I also do not accept that the issues which arose concerning the confidentiality regime contributed to the complexity of the case. The terms of the confidentiality regime were in large part resolved by agreement between the parties, save only in relation to a simple dispute about the number of lawyers acting for Ms Ferguson to whom access could be granted.
However, I am unable to accept HPPL's submission that the Application did not involve complexity, having regard to the relevance to the Application of the Shield Laws. The meaning and operation of the Shield Laws, and their relevance to the Application, involved novel and complex legal questions. It is no answer to say (as HPPL submits) that the operation of the Shield Laws was resolved in the WAN proceedings. The WAN proceedings had not been resolved at the time the subpoena was issued to Ms Ferguson, and although the substantive hearing of the Application was deferred until after the resolution of the WAN proceedings, the decision to deal with the Application in that way was not made for several weeks after the Application was brought. Furthermore, from the outset, it was apparent that the Shield Laws were relied upon in support of the Application.[10]
[10] ts 117 ‑ 118, 16 April 2013.
In view of this conclusion, it is unnecessary to consider whether the interaction between the International Arbitration Act and the Commercial Arbitration Act added to the complexity of the matter.
It is also unnecessary to deal with the alternative basis upon which the Scale limit was said to be inadequate, namely the importance of this matter to Ms Ferguson and to other journalists.
Accordingly, I am satisfied that a special costs order should be made in this case, pursuant to s 280(2)(c) of the Act.
It is, however, appropriate to make a final observation in response to a submission made by counsel for HPPL, to the effect that the fees incurred by Ms Ferguson, which were referred to in Mr Gough's affidavit, were 'excessive and highly disproportionate', given that the subpoena was set aside, in effect by consent, and without any substantive hearing, although there were five relatively short directions hearings in chambers. It is true that the fees referred to in Mr Gough's affidavit are substantial and exceed the limit under item 10 of the Scale by a very considerable margin. However, the making of a special costs order does not mean that all of those fees will be allowed on the taxation. The only effect of the special costs order is to free the taxing officer of the constraint otherwise imposed by the limit under the determination.[11] It is for the taxing officer to determine whether the costs set out in any bill of costs submitted for taxation were reasonably incurred.
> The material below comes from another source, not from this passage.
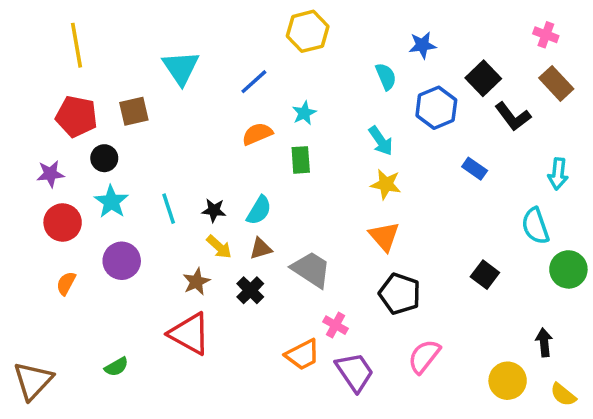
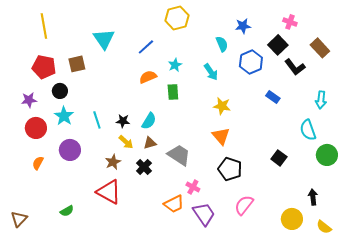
pink cross: (546, 35) -> (290, 22), moved
cyan arrow: (381, 141) -> (211, 72), moved
brown triangle: (33, 381) -> (19, 219), size x0.7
[11] Heartlink Ltd v Jones As Liquidator of HL Diagnostics Pty Ltd (in liq) [2007] WASC 254 (S) [26] (Martin CJ).
A special costs order should be made. The terms of that order should reflect the fact that the special costs order which was sought was directed to item 10 of the Scale. The appropriate form of that order appears to be as follows:
1.Pursuant to s 280(2)(c) of the Legal Profession Act 2008 (WA) the costs payable pursuant to Order 2 made by the Hon Justice Pritchard on 24 September 2013 be taxed without regard to any limits imposed by item 10 of the Supreme Court Scale of Costs in the Legal Practitioners (Supreme Court) (Contentious Business) Determination 2012 (WA), including any limit as to maximum hourly rates.